Video appunto: Glicolisi,ciclo di Krebs e catena di trasporto
Gli eventi che utilizzano l’ossigeno sono indicati complessivamente come respirazione cellulare. Gli eventi delle tre principali vie metaboliche che prendono parte alla respirazione cellulare (la glicolisi, il ciclo di Krebs e la catena di trasporto degli elettroni ). L’ossidazione mediante sottrazione di atomi di idrogeno (che sono transitoriamente trasferiti a coenzimi) è una funzione importante della glicolisi e del ciclo di Krebs.
La glicolisi scinde una molecola di glucosio in due molecole di acido piruvico con un processo che produce una piccola quantità di ATP. Il ciclo di Krebs produce praticamente tutto il diossido di carbonio e l’acqua che si formano nella respirazione cellulare.

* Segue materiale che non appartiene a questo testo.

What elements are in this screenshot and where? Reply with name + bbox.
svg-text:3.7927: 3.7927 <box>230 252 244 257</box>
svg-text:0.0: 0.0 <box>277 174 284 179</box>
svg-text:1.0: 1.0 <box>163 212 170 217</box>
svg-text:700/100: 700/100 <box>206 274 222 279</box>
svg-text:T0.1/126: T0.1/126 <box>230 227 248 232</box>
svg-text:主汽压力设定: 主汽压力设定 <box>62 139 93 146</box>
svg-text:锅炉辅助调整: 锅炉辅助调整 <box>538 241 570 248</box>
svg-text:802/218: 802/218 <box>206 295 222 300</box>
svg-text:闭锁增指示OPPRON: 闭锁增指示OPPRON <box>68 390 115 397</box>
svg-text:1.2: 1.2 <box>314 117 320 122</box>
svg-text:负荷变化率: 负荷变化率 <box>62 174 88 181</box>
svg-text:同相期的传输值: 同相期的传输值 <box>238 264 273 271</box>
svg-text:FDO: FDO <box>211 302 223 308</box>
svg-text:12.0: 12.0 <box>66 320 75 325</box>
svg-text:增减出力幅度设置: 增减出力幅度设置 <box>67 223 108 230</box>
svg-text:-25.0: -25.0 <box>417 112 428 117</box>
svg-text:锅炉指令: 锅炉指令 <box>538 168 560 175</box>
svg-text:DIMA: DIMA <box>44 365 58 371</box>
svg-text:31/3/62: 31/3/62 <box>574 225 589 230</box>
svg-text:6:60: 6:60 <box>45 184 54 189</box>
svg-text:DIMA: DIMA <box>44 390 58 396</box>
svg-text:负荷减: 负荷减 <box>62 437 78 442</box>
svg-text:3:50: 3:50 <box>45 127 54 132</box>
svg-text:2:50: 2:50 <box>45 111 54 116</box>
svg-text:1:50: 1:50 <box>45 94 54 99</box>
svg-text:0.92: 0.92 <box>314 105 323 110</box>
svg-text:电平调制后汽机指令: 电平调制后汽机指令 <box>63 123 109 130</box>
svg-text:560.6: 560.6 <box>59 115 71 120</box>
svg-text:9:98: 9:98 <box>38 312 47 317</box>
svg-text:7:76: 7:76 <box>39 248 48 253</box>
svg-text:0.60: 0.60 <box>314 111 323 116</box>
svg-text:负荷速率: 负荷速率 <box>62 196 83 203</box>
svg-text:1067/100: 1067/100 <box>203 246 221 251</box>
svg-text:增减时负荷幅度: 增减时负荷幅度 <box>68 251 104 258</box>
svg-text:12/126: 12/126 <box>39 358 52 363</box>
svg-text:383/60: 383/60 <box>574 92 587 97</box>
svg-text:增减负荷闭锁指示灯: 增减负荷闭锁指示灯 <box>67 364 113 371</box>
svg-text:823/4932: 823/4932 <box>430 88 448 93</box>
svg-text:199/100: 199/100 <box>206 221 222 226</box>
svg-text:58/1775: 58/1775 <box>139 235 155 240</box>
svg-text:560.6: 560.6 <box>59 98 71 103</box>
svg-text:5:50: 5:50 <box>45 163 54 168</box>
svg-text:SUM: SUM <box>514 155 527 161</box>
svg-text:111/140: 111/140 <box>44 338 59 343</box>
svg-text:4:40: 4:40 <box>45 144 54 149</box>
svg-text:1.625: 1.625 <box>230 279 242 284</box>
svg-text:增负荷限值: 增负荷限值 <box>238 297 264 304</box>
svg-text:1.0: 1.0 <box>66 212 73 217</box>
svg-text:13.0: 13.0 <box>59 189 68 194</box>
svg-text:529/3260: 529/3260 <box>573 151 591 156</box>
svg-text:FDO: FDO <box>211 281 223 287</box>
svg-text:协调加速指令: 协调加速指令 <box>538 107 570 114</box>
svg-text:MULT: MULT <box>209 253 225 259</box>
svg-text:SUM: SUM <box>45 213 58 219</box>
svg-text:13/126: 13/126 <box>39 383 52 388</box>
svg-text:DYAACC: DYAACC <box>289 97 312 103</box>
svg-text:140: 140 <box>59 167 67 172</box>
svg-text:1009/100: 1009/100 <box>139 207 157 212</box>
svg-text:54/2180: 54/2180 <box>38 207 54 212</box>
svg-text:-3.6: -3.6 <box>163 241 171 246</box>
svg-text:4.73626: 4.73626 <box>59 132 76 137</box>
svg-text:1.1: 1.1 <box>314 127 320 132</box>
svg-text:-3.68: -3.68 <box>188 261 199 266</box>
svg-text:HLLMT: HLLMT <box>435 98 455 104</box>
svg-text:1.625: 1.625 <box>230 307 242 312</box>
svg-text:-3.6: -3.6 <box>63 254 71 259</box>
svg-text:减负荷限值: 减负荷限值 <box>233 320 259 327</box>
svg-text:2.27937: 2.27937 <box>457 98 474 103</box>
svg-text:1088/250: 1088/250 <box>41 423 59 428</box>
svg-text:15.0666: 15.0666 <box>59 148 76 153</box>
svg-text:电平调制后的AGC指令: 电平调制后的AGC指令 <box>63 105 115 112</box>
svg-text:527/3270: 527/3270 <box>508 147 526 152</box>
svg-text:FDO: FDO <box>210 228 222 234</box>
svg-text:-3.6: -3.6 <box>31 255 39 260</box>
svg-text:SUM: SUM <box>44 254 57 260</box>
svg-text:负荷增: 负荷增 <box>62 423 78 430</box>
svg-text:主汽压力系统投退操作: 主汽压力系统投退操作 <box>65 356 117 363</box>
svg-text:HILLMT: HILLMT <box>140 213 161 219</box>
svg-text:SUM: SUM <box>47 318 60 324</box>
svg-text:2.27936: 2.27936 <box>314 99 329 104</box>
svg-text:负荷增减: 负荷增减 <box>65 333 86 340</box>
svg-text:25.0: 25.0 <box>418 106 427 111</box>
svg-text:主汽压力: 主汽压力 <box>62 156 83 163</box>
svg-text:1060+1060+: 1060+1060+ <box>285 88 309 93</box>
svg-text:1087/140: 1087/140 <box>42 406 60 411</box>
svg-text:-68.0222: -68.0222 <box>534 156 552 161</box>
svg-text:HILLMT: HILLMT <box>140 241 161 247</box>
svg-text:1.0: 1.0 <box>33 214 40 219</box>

Come la glicolisi, il ciclo di Krebs fornisce una piccola quantità di ATP trasferendo gruppi fosfato altamente energetici direttamente dalle sostanze fosforilate all’ADP. L’ossigeno libero non prende parte a questo pro cesso. La catena di trasporto degli elettroni è la sequenza di reazioni che serve a produrre ATP Gli atomi di idrogeno rimossi nelle prime due fasi metaboliche vengono trasferiti, per mezzo di coenzimi, alle proteine della catena di trasporto degli elettroni, che fanno parte della membrana delle creste mitocondriali. Qui gli atomi di idrogeno sono divisi in ioni idrogeno (H+) ed elettroni (e_).

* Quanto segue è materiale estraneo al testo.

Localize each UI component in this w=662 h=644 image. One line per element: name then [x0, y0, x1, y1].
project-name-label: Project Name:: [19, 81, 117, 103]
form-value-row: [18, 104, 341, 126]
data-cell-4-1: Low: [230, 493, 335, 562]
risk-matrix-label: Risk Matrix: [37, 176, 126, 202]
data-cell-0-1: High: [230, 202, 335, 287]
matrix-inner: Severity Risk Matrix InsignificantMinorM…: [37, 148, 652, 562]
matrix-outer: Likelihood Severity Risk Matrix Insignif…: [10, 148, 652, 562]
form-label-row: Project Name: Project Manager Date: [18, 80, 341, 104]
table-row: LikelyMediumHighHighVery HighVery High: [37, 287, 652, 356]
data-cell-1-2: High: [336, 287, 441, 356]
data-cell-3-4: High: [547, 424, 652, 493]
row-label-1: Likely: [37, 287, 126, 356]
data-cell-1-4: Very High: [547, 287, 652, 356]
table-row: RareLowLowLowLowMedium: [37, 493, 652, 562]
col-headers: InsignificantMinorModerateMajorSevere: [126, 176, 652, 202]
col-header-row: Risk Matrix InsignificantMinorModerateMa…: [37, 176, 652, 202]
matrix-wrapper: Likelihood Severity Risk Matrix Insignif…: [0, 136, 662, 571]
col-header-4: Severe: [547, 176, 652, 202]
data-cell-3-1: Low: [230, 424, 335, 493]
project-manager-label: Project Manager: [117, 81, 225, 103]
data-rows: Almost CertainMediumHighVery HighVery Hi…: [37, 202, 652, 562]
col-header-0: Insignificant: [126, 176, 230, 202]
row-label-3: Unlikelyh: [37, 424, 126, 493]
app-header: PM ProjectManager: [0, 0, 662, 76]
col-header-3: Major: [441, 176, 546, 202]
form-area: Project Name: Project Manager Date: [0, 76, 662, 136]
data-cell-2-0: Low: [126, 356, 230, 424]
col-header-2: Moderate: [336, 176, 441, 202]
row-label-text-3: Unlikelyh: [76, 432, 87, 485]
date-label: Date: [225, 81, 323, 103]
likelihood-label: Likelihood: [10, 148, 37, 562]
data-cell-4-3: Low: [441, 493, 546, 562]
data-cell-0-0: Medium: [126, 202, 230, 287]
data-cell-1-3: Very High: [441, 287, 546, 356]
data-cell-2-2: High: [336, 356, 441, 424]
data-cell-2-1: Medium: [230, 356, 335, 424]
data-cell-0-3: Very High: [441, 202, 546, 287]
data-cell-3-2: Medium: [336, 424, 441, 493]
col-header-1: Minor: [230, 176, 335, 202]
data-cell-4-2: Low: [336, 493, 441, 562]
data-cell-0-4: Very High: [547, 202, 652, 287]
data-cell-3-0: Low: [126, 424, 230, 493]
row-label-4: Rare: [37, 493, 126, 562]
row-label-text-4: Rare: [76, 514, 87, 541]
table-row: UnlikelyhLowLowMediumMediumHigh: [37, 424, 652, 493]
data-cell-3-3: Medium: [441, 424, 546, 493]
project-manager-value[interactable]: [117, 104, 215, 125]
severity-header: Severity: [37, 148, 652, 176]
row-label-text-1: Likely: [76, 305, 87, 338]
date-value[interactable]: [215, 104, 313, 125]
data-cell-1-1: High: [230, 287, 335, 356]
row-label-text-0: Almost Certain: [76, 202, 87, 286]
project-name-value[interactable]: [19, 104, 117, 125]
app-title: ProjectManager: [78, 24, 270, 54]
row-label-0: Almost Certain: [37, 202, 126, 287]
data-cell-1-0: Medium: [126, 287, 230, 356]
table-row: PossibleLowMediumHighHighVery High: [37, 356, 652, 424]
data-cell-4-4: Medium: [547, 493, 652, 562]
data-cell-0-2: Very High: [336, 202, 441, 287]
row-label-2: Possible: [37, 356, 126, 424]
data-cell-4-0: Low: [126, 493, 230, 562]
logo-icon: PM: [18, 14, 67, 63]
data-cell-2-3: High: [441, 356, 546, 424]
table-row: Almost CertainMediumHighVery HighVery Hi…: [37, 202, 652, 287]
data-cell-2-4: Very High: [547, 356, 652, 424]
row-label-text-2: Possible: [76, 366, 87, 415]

Gli elettroni «cadono» lungo un gradiente energetico, passando da un trasportatore a un altro a più basso livello di energia, e cedono il loro «carico» energetico un passaggio dopo l’altro in quantità sufficientemente piccola da consentire alla cellula di legare fosfato all’ADP producendo ATP. L’accettore finale di questi elettroni è l’ossigeno che, unendosi a ioni idrogeno, forma acqua. Il bilancio complessivo di questo processo è quindi la formazione di acqua e di una elevata quantità di ATP. L’aspetto meraviglioso di questo sistema è che, a differenza della reazione esplosiva che avviene di solito quando l’O2 si combina direttamente con l’idrogeno, l’energia perduta come calore (e luce) è in quantità relativamente piccola.